» **The input**
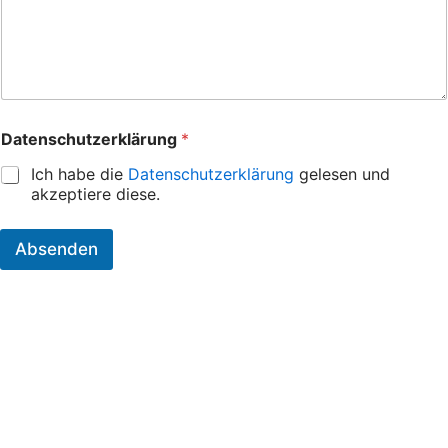
Datenschutzerklärung
*
Ich habe die
Datenschutzerklärung
gelesen und
akzeptiere diese.
Absenden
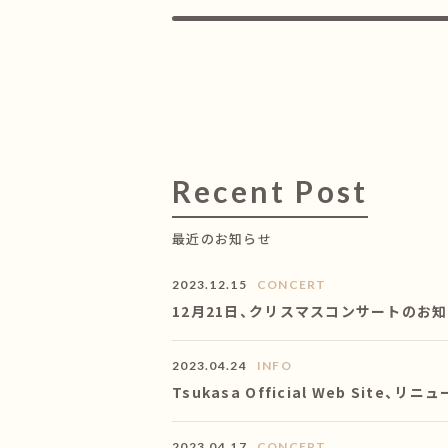
Recent Post
最近のお知らせ
2023.12.15
CONCERT
12月21日、クリスマスコンサートのお
2023.04.24
INFO
Tsukasa Official Web Site、
2023.04.17
CONCERT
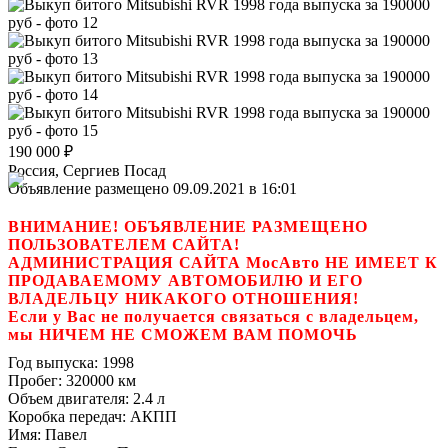
190 000
₽
Россия, Сергиев Посад
Объявление размещено 09.09.2021 в 16:01
ВНИМАНИЕ! ОБЪЯВЛЕНИЕ РАЗМЕЩЕНО
ПОЛЬЗОВАТЕЛЕМ САЙТА!
АДМИНИСТРАЦИЯ САЙТА МосАвто НЕ ИМЕЕТ К
ПРОДАВАЕМОМУ АВТОМОБИЛЮ И ЕГО
ВЛАДЕЛЬЦУ НИКАКОГО ОТНОШЕНИЯ!
Если у Вас не получается связаться с владельцем,
мы НИЧЕМ НЕ СМОЖЕМ ВАМ ПОМОЧЬ
Год выпуска:
1998
Пробег:
320000 км
Объем двигателя:
2.4 л
Коробка передач:
АКПП
Имя:
Павел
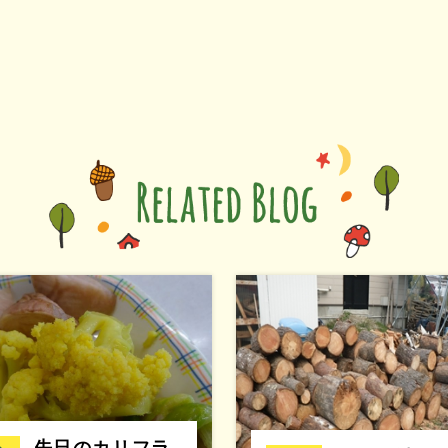
先日のカリフラ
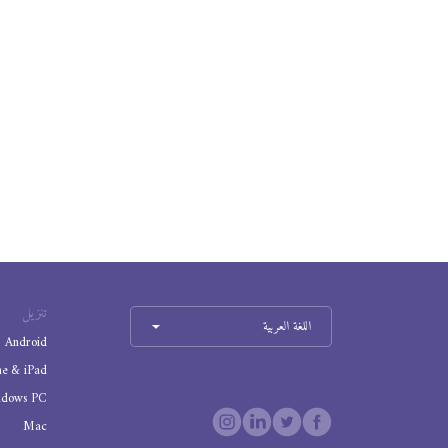
تنزيل
اللغة العربية
Android
ne & iPad
ndows PC
Mac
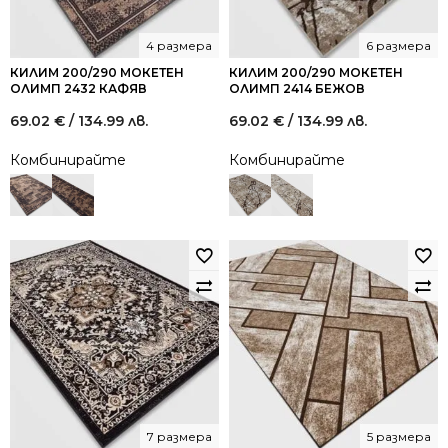
4 размера
6 размера
КИЛИМ 200/290 МОКЕТЕН
КИЛИМ 200/290 МОКЕТЕН
ОЛИМП 2432 КАФЯВ
ОЛИМП 2414 БЕЖОВ
69.02
€
/ 134.99 лв.
69.02
€
/ 134.99 лв.
Комбинирайте
Комбинирайте
7 размера
5 размера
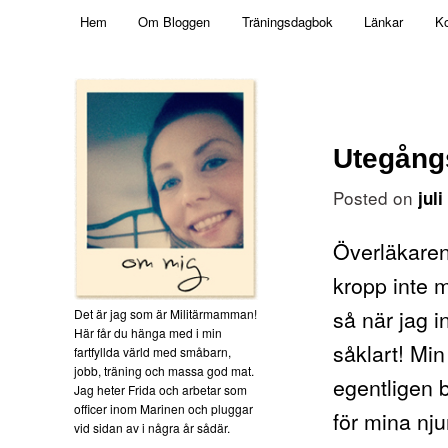
Main menu
Mamma, militär och märkbart obekväm
Hem
Om Bloggen
Träningsdagbok
Länkar
Ko
Skip to primary content
Militärmamman
Utegång
Posted on
jul
Överläkaren
kropp inte m
så när jag 
Det är jag som är Militärmamman!
Här får du hänga med i min
såklart! Min
fartfyllda värld med småbarn,
jobb, träning och massa god mat.
egentligen b
Jag heter Frida och arbetar som
officer inom Marinen och pluggar
för mina nju
vid sidan av i några år sådär.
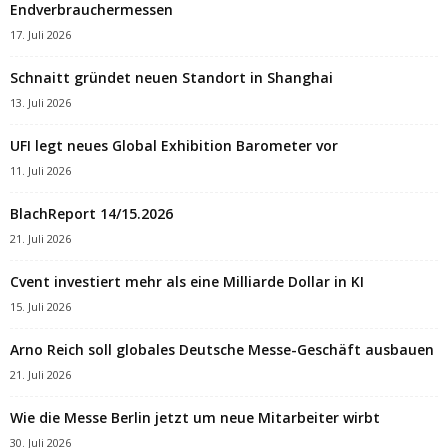
Endverbrauchermessen
17. Juli 2026
Schnaitt gründet neuen Standort in Shanghai
13. Juli 2026
UFI legt neues Global Exhibition Barometer vor
11. Juli 2026
BlachReport 14/15.2026
21. Juli 2026
Cvent investiert mehr als eine Milliarde Dollar in KI
15. Juli 2026
Arno Reich soll globales Deutsche Messe-Geschäft ausbauen
21. Juli 2026
Wie die Messe Berlin jetzt um neue Mitarbeiter wirbt
30. Juli 2026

» **Exercise directions**
What is needed is an exact copy of the lines from the one containing "vid sidan av i några år sådär." through the last line of the records, with every picture left out.

» **Finished exercise**
vid sidan av i några år sådär.
Endverbrauchermessen
17. Juli 2026
Schnaitt gründet neuen Standort in Shanghai
13. Juli 2026
UFI legt neues Global Exhibition Barometer vor
11. Juli 2026
BlachReport 14/15.2026
21. Juli 2026
Cvent investiert mehr als eine Milliarde Dollar in KI
15. Juli 2026
Arno Reich soll globales Deutsche Messe-Geschäft ausbauen
21. Juli 2026
Wie die Messe Berlin jetzt um neue Mitarbeiter wirbt
30. Juli 2026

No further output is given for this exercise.